2017 Peugeot 3008 review
The all-new Peugeot 3008 is a fine drive and adds a welcome dose of style to the small SUV class...
Things move pretty quickly in the car world. Take the previous Peugeot 3008 as an example; in 2010 it was our Car of the Year, before being reeled in and overtaken by the excellent Nissan Qashqai as our favourite small SUV. Recently the Seat Ateca has knocked the Qashqai off its perch, and now Peugeot is back, ready to mount a fresh challenge with this all-new 3008.
It only takes a second to see that it means business, too. The new 3008 cuts a striking pose with bold new styling that will surely set it apart on the road. It’s just as distinctive on the inside as well, and bristles with high-tech features and safety equipment.
Under the bonnet there’s a choice of two petrol engines and four diesels. We’re focusing on what’s expected to be the biggest sales generator: the 118bhp 1.6 BlueHDi diesel.
It comes with a choice of the six-speed manual gearbox we’re testing here, or an optional six-speed auto. Interestingly for an SUV, there’s no four-wheel drive variant on any of the engines.
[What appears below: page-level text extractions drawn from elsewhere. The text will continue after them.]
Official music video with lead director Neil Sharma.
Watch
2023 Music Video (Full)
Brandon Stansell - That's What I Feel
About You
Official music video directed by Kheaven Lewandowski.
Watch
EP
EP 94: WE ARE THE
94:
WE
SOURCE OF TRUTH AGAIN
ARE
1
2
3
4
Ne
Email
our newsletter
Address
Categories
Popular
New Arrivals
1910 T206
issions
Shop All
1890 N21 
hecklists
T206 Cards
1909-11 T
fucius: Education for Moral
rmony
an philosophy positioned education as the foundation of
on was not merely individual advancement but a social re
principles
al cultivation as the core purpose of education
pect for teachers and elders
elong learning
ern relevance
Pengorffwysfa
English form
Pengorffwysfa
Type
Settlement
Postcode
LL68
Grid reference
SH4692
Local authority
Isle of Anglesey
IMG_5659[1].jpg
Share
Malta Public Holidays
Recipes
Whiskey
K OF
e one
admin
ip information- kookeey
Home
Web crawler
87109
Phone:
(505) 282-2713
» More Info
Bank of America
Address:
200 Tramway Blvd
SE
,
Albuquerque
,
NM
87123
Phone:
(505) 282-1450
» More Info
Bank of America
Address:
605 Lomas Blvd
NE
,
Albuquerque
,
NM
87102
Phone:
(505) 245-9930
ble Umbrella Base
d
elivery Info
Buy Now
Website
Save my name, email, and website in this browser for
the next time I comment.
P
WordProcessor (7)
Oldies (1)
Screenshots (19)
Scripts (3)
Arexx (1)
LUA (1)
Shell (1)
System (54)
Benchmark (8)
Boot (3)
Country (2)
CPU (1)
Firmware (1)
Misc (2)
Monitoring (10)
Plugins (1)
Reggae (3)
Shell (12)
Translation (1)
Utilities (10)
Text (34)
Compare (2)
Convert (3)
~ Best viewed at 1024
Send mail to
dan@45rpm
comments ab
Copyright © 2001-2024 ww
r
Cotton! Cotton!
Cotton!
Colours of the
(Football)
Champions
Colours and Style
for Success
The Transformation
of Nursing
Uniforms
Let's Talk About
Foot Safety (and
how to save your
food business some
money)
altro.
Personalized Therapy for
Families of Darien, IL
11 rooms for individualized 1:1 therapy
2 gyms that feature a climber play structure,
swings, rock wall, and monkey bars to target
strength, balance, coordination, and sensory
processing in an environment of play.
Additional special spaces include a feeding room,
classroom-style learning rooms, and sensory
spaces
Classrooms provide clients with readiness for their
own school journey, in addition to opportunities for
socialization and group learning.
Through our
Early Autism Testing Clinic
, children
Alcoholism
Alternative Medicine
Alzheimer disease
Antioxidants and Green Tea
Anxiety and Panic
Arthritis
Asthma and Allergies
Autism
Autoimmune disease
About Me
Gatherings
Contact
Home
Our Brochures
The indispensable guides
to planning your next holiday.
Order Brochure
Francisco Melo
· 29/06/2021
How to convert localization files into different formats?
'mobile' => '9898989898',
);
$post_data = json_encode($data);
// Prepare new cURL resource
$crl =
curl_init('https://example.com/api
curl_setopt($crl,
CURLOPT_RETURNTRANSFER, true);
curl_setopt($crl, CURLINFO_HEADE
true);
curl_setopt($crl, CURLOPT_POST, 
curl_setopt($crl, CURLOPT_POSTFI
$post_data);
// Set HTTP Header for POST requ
Drive goes to the front wheels only, but there is the option of Grip Control, which adds all-weather tyres and a drive mode selector to very effectively optimise the 3008 to cope with loose surfaces such as snow, sand or mud.
What’s the 2016 Peugeot 3008 1.6 BlueHDi 120 like to drive?
This 1.6-litre engine isn’t that quick, but neither is the competition; like a Qashqai 1.5 dCi 110 or Seat Ateca 1.6 TDI 115 diesel, it’ll get you from 0-62mph in around 11 seconds. But it’s by no means tardy. In everyday use the hearty punch it delivers between 1500 and 3000rpm is more than enough to whisk you easily to 70mph when joining a motorway, or safely get you past dawdling traffic. It's relatively quiet as well, although you do feel some vibration through the controls.
The manual gearbox isn’t as light or slick as an Ateca’s, but as the clutch and the brakes have a positive bite, it’s easy to operate the 3008 smoothly in city jams.
However, we were testing the car in Italy, where thankfully the glorious winding B-roads outside Bologna were largely empty; here it really impressed. The new 3008 is around 100kg lighter than the previous car, and feels nimbler for it.
Start to push on through tight turns and it keeps its composure admirably, offering plenty of grip with very little body lean. The steering is nicely weighted, even if there’s not a huge amount of sensation from the road through the wheel rim. The unusually small steering wheel Peugeot fits makes it a rather darty in to turns, mind, which takes a bit of getting used to.
The 3008’s ace in the hole is its blend of sharp handling with a cosseting ride. Even on the largest 19in wheels it feels comfortable and well damped most of the time, only really jolting you over particularly vicious potholes. That said, with the Grip Control option and all-weather tyres, the ride becomes slightly less settled.
On standard tyres it’s also refined on motorways, with hardly any road roar or wind noise at speed.
What’s the 2016 Peugeot 3008 1.6 BlueHDi 120 like inside?
Peugeot has pulled out all the stops, giving the 3008 a thoroughly swish, modern interior. The mid-spec Allure trim we're trying has a pleasant mix of materials, and a real quality feel, even next to the premium-priced VW Tiguan.
Not only does it look and feel smart, but it’s comfortable, too. While Peugeot is persevering with its i-Cockpit design - this sits the instruments high on the dashboard above the small steering wheel, which some people find unnatural - the 3008’s high-set driving position suits it better than other Peugeots we’ve tried. Beyond that the front seats are supportive and offer plenty of room for tall drivers, and all models bar the entry-level Active trim have lumbar adjustment as standard. Storage is plentiful, too, including a vast well under the front centre armrest.
Forward visibility is good, and while rearwards the view is hindered by thick rear pillars, all models come with rear parking sensors. A rear or a birds-eye-view camera are also available.
The back seats offer less leg room than either the Ateca or Qashqai, but head room is good as long as you avoid the panoramic roof option. It’s just a shame that there’s no facility to slide or recline the rear seats, as there is in the Tiguan.
A powered tailgate is available, which you can open even with your hands full by waggling your foot under the rear bumper. The boot is big enough to fit a pram in easily, and its floor is height adjustable. On the upper setting it sits at bumper height so there’s no load lip. Leave it in this position and it removes the awkward step when you fold down the rear seats, which are released by handy levers near the tailgate's opening.
Equipment levels, while not confirmed, should be generous. All models should come with automatic emergency city braking, lane departure warning and a 12.3in configurable screen instead of analogue instruments. And you also get Peugeot’s new and much improved infotainment system with an 8.0in central touchscreen, DAB radio, plus MirrorLink and Apple CarPlay as standard. Sat-nav is included from Allure trim upwards.